Task objective → A faithful copy of all the entries is required, with no pictures in it.

Excerpts from a dataset →
━━━━━━━━━━━━━━━━

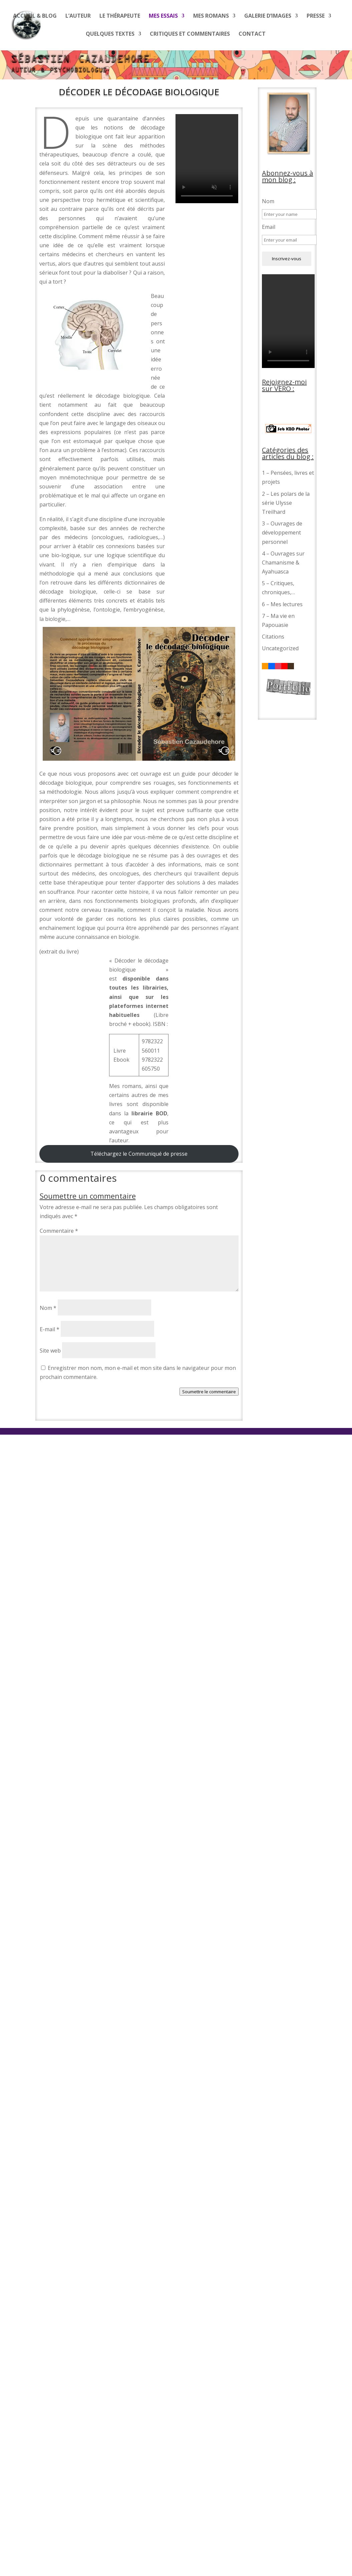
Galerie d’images (267, 16)
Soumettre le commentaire (209, 1392)
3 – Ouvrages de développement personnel (282, 532)
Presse (316, 16)
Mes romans (211, 16)
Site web (50, 1350)
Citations (273, 636)
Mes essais (163, 16)
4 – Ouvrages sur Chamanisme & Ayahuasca (283, 562)
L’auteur (78, 16)
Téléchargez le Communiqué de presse (139, 1153)
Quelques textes (110, 34)
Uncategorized (280, 648)
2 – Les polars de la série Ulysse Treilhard (286, 502)
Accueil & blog (35, 16)
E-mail (49, 1329)
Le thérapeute (119, 16)
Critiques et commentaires (190, 34)
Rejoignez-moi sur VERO (284, 385)
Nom (48, 1308)
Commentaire (59, 1230)
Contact (252, 34)
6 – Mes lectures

━━━━━━━━━━━━━━━━

Worked solution →
Galerie d’images (267, 16)
Soumettre le commentaire (209, 1392)
3 – Ouvrages de développement personnel (282, 532)
Presse (316, 16)
Mes romans (211, 16)
Site web (50, 1350)
Citations (273, 636)
Mes essais (163, 16)
4 – Ouvrages sur Chamanisme & Ayahuasca (283, 562)
L’auteur (78, 16)
Téléchargez le Communiqué de presse (139, 1153)
Quelques textes (110, 34)
Uncategorized (280, 648)
2 – Les polars de la série Ulysse Treilhard (286, 502)
Accueil & blog (35, 16)
E-mail (49, 1329)
Le thérapeute (119, 16)
Critiques et commentaires (190, 34)
Rejoignez-moi sur VERO (284, 385)
Nom (48, 1308)
Commentaire (59, 1230)
Contact (252, 34)
6 – Mes lectures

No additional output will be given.